Within the entries below, find every line that has the string "each", then copy it.

▶ _Input data_:
•••

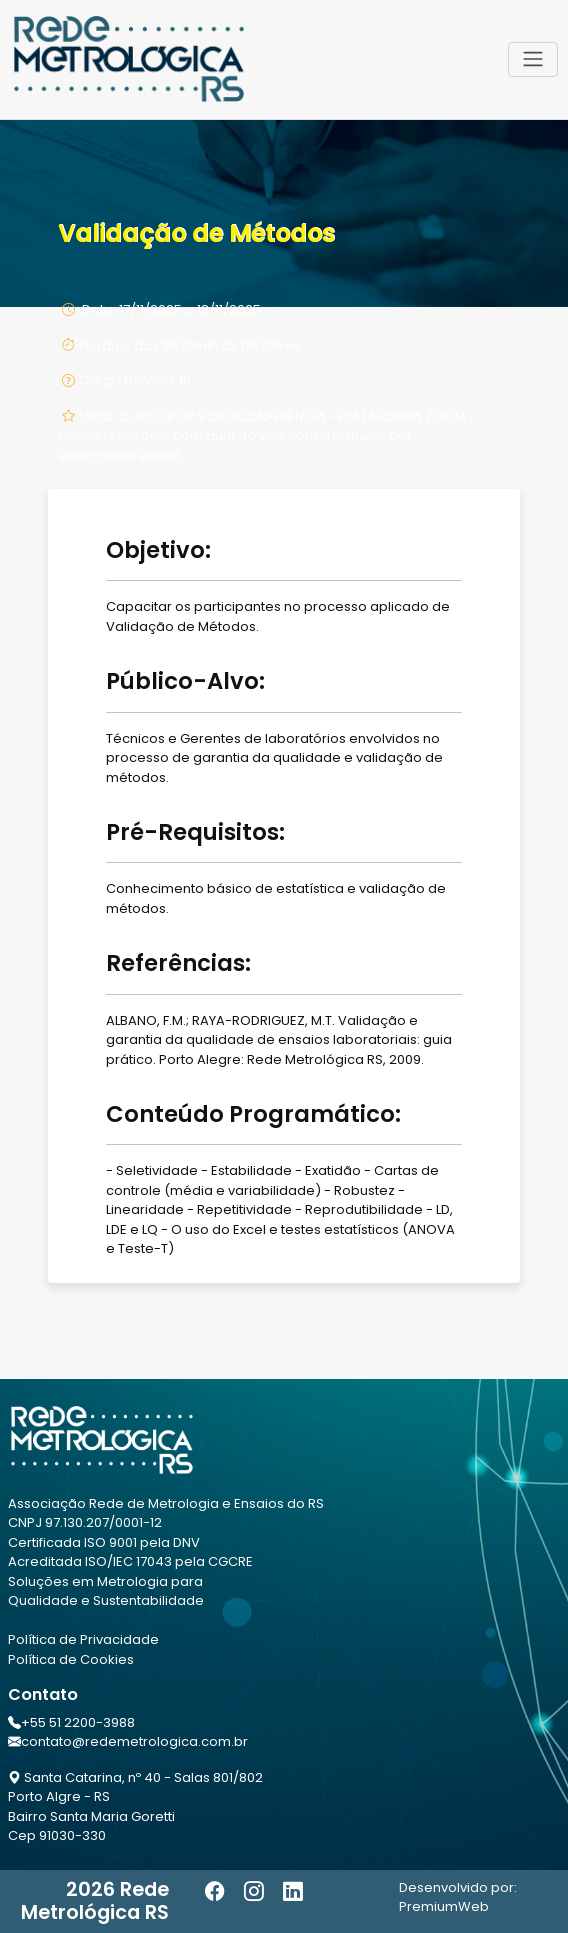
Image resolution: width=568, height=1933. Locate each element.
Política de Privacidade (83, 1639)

•••

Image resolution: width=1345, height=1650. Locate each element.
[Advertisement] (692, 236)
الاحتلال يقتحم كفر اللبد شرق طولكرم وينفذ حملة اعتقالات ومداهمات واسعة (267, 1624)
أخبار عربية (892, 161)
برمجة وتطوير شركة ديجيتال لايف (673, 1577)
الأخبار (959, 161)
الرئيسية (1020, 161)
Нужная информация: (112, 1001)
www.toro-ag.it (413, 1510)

•••

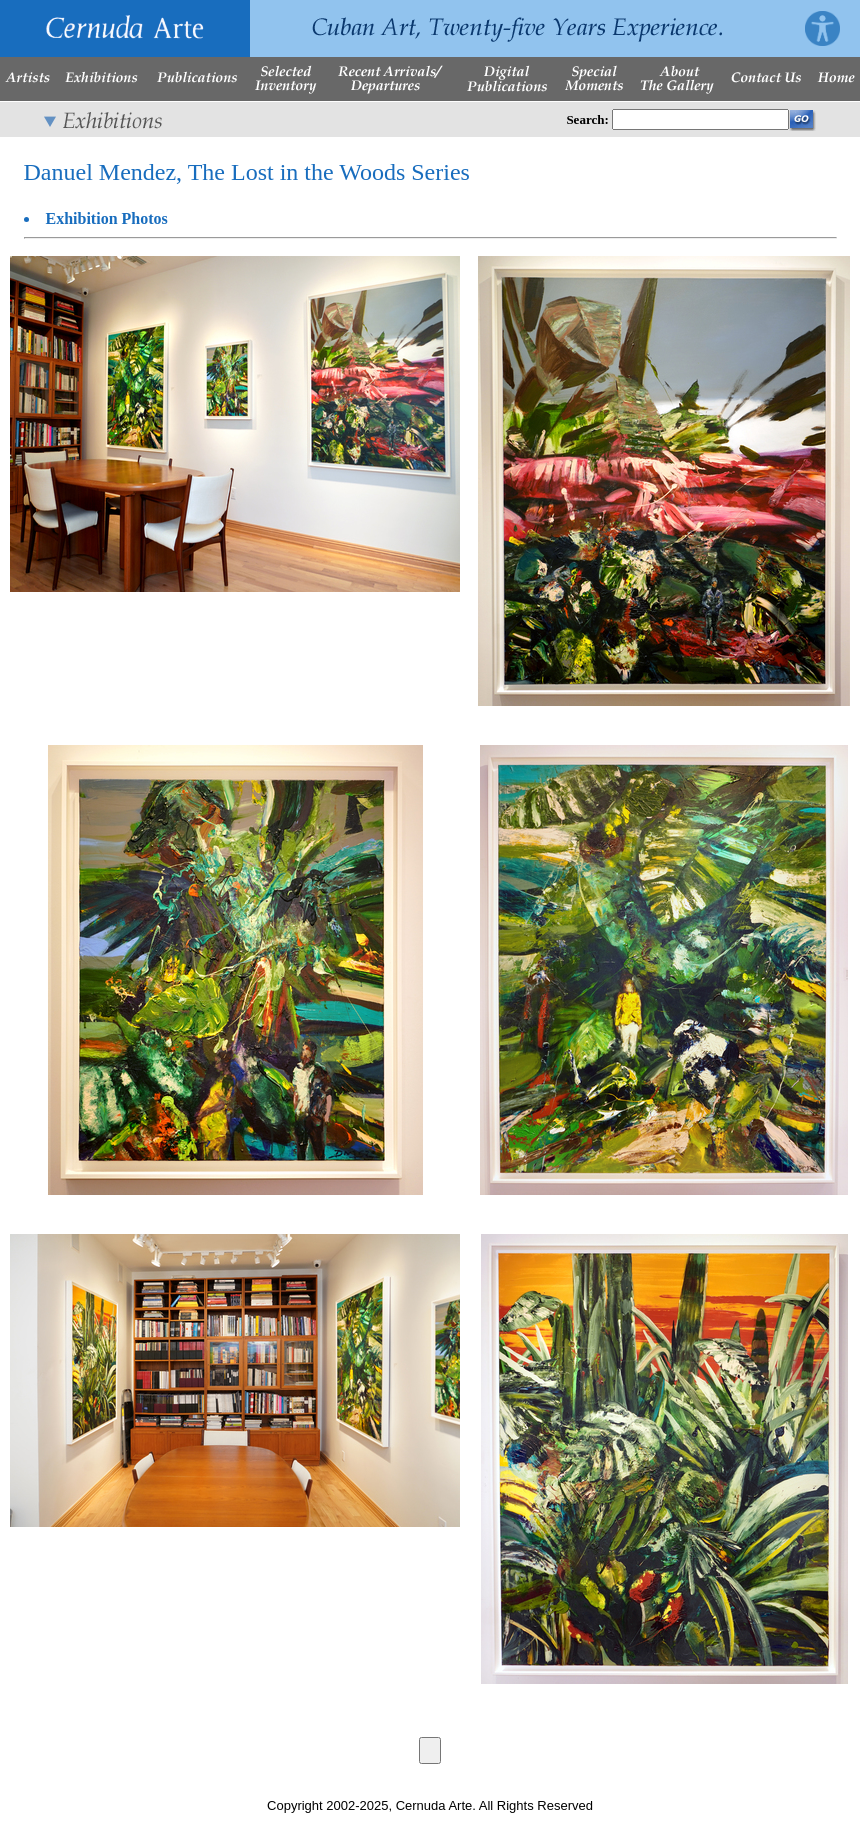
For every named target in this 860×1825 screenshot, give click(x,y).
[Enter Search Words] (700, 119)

•••

▶ _Task response_:
Image resolution: width=568, height=1933. Locate each element.
Image resolution: width=1345, height=1650. Locate each element.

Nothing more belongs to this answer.